Brooks Orpik has been around now going on forever. He started in Pittsburgh way back in the 2002-2003 season, playing a full slate in the NHL the next year. After some rough seasons, the Penguins were able to succeed through failure, drafting Marc-Andre Fleury, Evgeny Malkin, Sidney Crosby and Jordan Staal in consecutive years. Things got better.
Orpik stuck with the Penguins until the end of the 2014 season, meaning his entire 20s were spent in western Pennsylvania. Initially known for a high number of penalty minutes, his time in the box came down, and his effectiveness on defense improved.
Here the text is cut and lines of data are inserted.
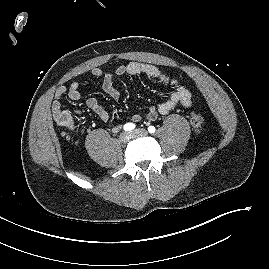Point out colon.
Listing matches in <instances>:
<instances>
[{
    "label": "colon",
    "mask_w": 269,
    "mask_h": 269,
    "mask_svg": "<svg viewBox=\"0 0 269 269\" xmlns=\"http://www.w3.org/2000/svg\"><path fill=\"white\" fill-rule=\"evenodd\" d=\"M63 120L68 121V117L64 116ZM203 117L199 113H192L190 116V124L194 132L199 133L203 128Z\"/></svg>",
    "instance_id": "1"
}]
</instances>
He was never a candidate for any awars, but he was there for his team to win the Stanley Cup in 2009.
After all that time in the Penguins organization, it was a bit controversial when he went to Washington, the primary rival of his home for so long. Of course, these things don’t particularly matter to a professional athlete. You go where you are needed, and Orpik was needed in Washington. He was just as reliable on the Caps’ blue line as he was in Pittsburgh, but it would be hard to call him exceptional.
Now in 2016, however, he may be having his best season of his career. His +/- is a t +7 already, which is indicative of a very hot start, particularly when his career average is about +5 for a season. He has tallied 3 assists, and even his advanced metrics, indicate that the Caps are doing better in possession when he is on the ice.
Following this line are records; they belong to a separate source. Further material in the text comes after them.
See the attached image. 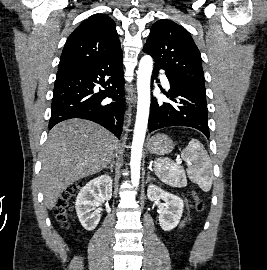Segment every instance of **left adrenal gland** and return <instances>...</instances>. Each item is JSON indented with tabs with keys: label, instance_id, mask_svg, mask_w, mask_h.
<instances>
[{
	"label": "left adrenal gland",
	"instance_id": "obj_1",
	"mask_svg": "<svg viewBox=\"0 0 267 270\" xmlns=\"http://www.w3.org/2000/svg\"><path fill=\"white\" fill-rule=\"evenodd\" d=\"M154 178L150 176V171H148L147 173V182L150 181V180H153Z\"/></svg>",
	"mask_w": 267,
	"mask_h": 270
}]
</instances>
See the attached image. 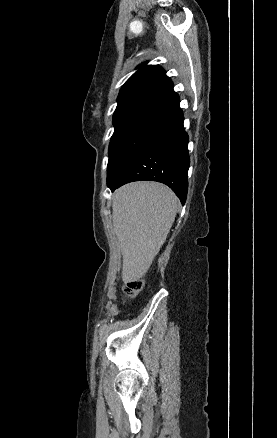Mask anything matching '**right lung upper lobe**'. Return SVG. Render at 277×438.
Instances as JSON below:
<instances>
[{
	"instance_id": "right-lung-upper-lobe-1",
	"label": "right lung upper lobe",
	"mask_w": 277,
	"mask_h": 438,
	"mask_svg": "<svg viewBox=\"0 0 277 438\" xmlns=\"http://www.w3.org/2000/svg\"><path fill=\"white\" fill-rule=\"evenodd\" d=\"M143 65L122 86L114 117L169 111L179 103L165 71L158 65Z\"/></svg>"
}]
</instances>
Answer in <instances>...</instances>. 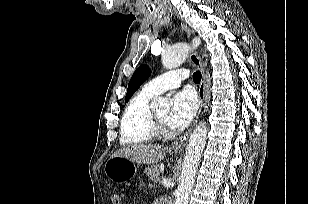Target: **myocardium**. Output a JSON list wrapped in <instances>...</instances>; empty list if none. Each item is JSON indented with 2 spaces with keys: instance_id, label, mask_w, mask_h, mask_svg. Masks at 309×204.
Listing matches in <instances>:
<instances>
[{
  "instance_id": "f54148a6",
  "label": "myocardium",
  "mask_w": 309,
  "mask_h": 204,
  "mask_svg": "<svg viewBox=\"0 0 309 204\" xmlns=\"http://www.w3.org/2000/svg\"><path fill=\"white\" fill-rule=\"evenodd\" d=\"M152 123L158 132H164L168 129L167 123L162 122L154 112H151Z\"/></svg>"
}]
</instances>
The Caps brass seem more enamored of the influence he has had on younger players that are skating with him. Nate Schmidt has been allowed to be more aggressive offensively, knowing that Orpik was anchoring the blue line. Allowed to play his own game, it’s one of the reasons Orpik has seen his numbers go up. Brooks Orpik paid his dues in Pittsburgh, and he was rewarded. Now in Washington, he’s spreading that wealth.